The proliferation and ubiquity of temporal data across many disciplines has sparked interest for similarity, classification and clustering methods specifically designed to handle time series data. A core issue when dealing with time series is determining their pairwise similarity, i.e., the degree to which a given time series resembles another. Traditional distance measures such as the Euclidean are not well-suited due to the time-dependent nature of the data. Elastic metrics such as dynamic time warping (DTW) offer a promising approach, but are limited by their computational complexity, non-differentiability and sensitivity to noise and outliers. This thesis proposes novel elastic alignment methods that use parametric \& diffeomorphic warping transformations as a means of overcoming the shortcomings of DTW-based metrics. The proposed method is differentiable \& invertible, well-suited for deep learning architectures, robust to noise and outliers, computationally efficient, and is expressive and flexible enough to capture complex patterns. Furthermore, a closed-form solution was developed for the gradient of these diffeomorphic transformations, which allows an efficient search in the parameter space, leading to better solutions at convergence.
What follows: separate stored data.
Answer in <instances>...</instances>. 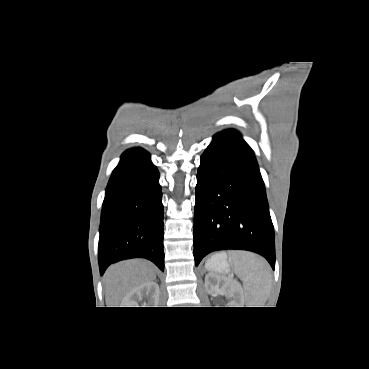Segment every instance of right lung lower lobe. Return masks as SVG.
<instances>
[{
  "label": "right lung lower lobe",
  "instance_id": "right-lung-lower-lobe-1",
  "mask_svg": "<svg viewBox=\"0 0 369 369\" xmlns=\"http://www.w3.org/2000/svg\"><path fill=\"white\" fill-rule=\"evenodd\" d=\"M159 172L141 148L125 151L103 202L98 258L101 275L117 261L142 257L164 270Z\"/></svg>",
  "mask_w": 369,
  "mask_h": 369
}]
</instances>
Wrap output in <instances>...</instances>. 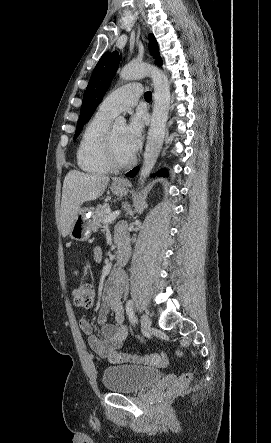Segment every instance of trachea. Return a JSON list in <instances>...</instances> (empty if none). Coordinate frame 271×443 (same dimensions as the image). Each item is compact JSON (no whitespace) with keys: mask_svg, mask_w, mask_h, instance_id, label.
Returning a JSON list of instances; mask_svg holds the SVG:
<instances>
[{"mask_svg":"<svg viewBox=\"0 0 271 443\" xmlns=\"http://www.w3.org/2000/svg\"><path fill=\"white\" fill-rule=\"evenodd\" d=\"M145 100L150 101L152 99V93L151 92H146L144 94Z\"/></svg>","mask_w":271,"mask_h":443,"instance_id":"trachea-1","label":"trachea"}]
</instances>
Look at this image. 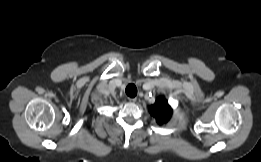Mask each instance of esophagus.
<instances>
[{"label": "esophagus", "mask_w": 261, "mask_h": 162, "mask_svg": "<svg viewBox=\"0 0 261 162\" xmlns=\"http://www.w3.org/2000/svg\"><path fill=\"white\" fill-rule=\"evenodd\" d=\"M128 100L130 101V102H132V103H134V102H136V98H128Z\"/></svg>", "instance_id": "esophagus-1"}]
</instances>
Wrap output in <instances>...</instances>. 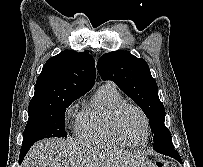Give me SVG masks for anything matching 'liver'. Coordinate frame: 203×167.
Wrapping results in <instances>:
<instances>
[{"label":"liver","instance_id":"obj_1","mask_svg":"<svg viewBox=\"0 0 203 167\" xmlns=\"http://www.w3.org/2000/svg\"><path fill=\"white\" fill-rule=\"evenodd\" d=\"M21 167H152V164L134 153L71 138H48L33 145Z\"/></svg>","mask_w":203,"mask_h":167}]
</instances>
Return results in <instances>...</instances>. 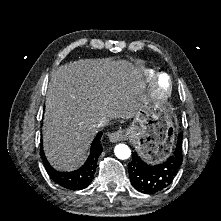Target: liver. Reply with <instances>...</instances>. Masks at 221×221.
<instances>
[{
    "instance_id": "1",
    "label": "liver",
    "mask_w": 221,
    "mask_h": 221,
    "mask_svg": "<svg viewBox=\"0 0 221 221\" xmlns=\"http://www.w3.org/2000/svg\"><path fill=\"white\" fill-rule=\"evenodd\" d=\"M143 88L141 68L126 60L80 59L59 66L50 78L44 114L50 164L60 171L80 167L98 121L134 117Z\"/></svg>"
}]
</instances>
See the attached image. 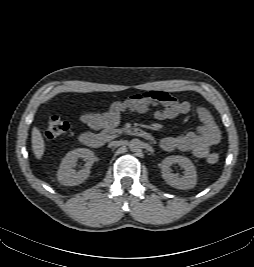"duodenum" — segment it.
Instances as JSON below:
<instances>
[{"label":"duodenum","instance_id":"1","mask_svg":"<svg viewBox=\"0 0 254 267\" xmlns=\"http://www.w3.org/2000/svg\"><path fill=\"white\" fill-rule=\"evenodd\" d=\"M127 134L143 138L145 140H152V135L141 128H129L125 131ZM115 136L113 132L106 131L102 133L84 132L80 136L81 142L91 148L102 147L109 139Z\"/></svg>","mask_w":254,"mask_h":267}]
</instances>
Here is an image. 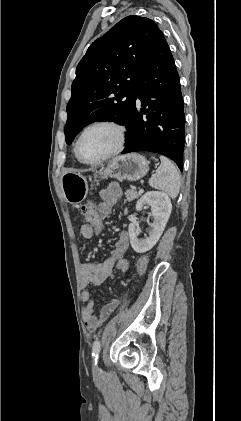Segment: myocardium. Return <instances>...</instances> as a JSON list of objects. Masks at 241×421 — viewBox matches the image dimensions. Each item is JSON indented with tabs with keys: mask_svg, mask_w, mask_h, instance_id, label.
<instances>
[{
	"mask_svg": "<svg viewBox=\"0 0 241 421\" xmlns=\"http://www.w3.org/2000/svg\"><path fill=\"white\" fill-rule=\"evenodd\" d=\"M99 126H107V127H110L112 129H114L116 134H117V144L110 152H108L107 154H105L101 158H99L97 160H93V161L85 160L80 155L79 147H80L81 139L83 138V136L85 135V133L87 131H89L92 128L99 127ZM126 136H127L126 128L122 124H120L116 121L99 120V121L93 122V123L89 124L88 126H86L81 131V133L79 134V136L76 140V143H75V155H76L77 159L84 164L99 165V164L107 161L108 159L116 156L117 154H119L124 149V146H125V143H126Z\"/></svg>",
	"mask_w": 241,
	"mask_h": 421,
	"instance_id": "myocardium-1",
	"label": "myocardium"
}]
</instances>
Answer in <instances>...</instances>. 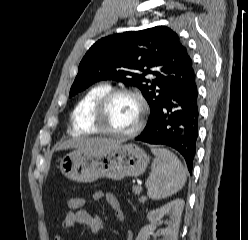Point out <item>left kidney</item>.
Returning a JSON list of instances; mask_svg holds the SVG:
<instances>
[{"label": "left kidney", "mask_w": 248, "mask_h": 240, "mask_svg": "<svg viewBox=\"0 0 248 240\" xmlns=\"http://www.w3.org/2000/svg\"><path fill=\"white\" fill-rule=\"evenodd\" d=\"M183 208L184 201L175 199L158 209L150 211L147 215L150 224L140 230L136 240H148L149 235L156 229L157 222L164 216H169V220L166 221L167 227L160 230V235L163 236L162 240H177Z\"/></svg>", "instance_id": "1"}]
</instances>
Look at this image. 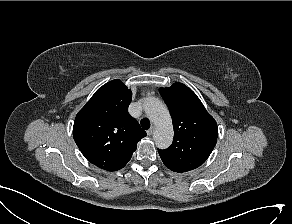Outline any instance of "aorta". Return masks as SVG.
Wrapping results in <instances>:
<instances>
[{"label": "aorta", "mask_w": 292, "mask_h": 224, "mask_svg": "<svg viewBox=\"0 0 292 224\" xmlns=\"http://www.w3.org/2000/svg\"><path fill=\"white\" fill-rule=\"evenodd\" d=\"M144 110L155 125L153 139L159 149L168 148L173 141V125L166 105L156 97H147Z\"/></svg>", "instance_id": "762f6f07"}]
</instances>
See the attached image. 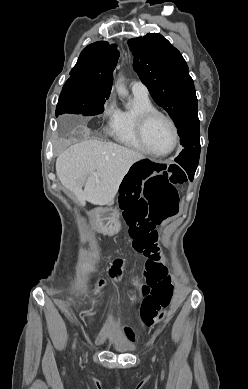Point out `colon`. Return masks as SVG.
Masks as SVG:
<instances>
[{"instance_id":"obj_1","label":"colon","mask_w":248,"mask_h":389,"mask_svg":"<svg viewBox=\"0 0 248 389\" xmlns=\"http://www.w3.org/2000/svg\"><path fill=\"white\" fill-rule=\"evenodd\" d=\"M186 176L176 161H152L151 157H139L133 161L127 175L123 176L117 195L119 206L129 217V233L132 247L148 257L142 275L132 278L134 292L143 298L141 319L150 328L164 317L170 304L174 287L159 263L156 228L178 211L177 186L184 184ZM122 259L113 262L111 273H119ZM102 289L103 280L99 281Z\"/></svg>"}]
</instances>
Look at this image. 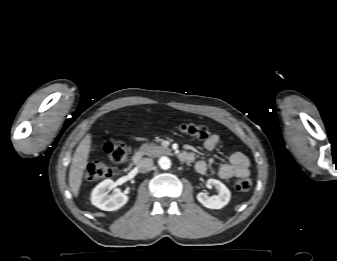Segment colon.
Wrapping results in <instances>:
<instances>
[{
  "instance_id": "obj_1",
  "label": "colon",
  "mask_w": 337,
  "mask_h": 261,
  "mask_svg": "<svg viewBox=\"0 0 337 261\" xmlns=\"http://www.w3.org/2000/svg\"><path fill=\"white\" fill-rule=\"evenodd\" d=\"M179 130L186 135L199 140H206L210 137V131L203 125L193 123H182ZM104 152L108 160L114 164L123 163L127 158V148L122 143H107L104 146ZM116 170L102 162H90L85 170V178L90 181H97L109 178L115 174ZM236 190L246 192L250 190L252 183L249 178L243 177L235 181Z\"/></svg>"
}]
</instances>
Leveraging the benefits of these closed-form diffeomorphic transformations, this thesis proposes a suite of advancements that include: (a) an enhanced temporal transformer network for time series alignment and averaging, (b) a deep-learning based time series classification model to simultaneously align and classify signals with high accuracy, (c) an incremental time series clustering algorithm that is warping-invariant, scalable and can operate under limited computational and time resources, and finally, (d) a normalizing flow model that enhances the flexibility of affine transformations in coupling and autoregressive layers.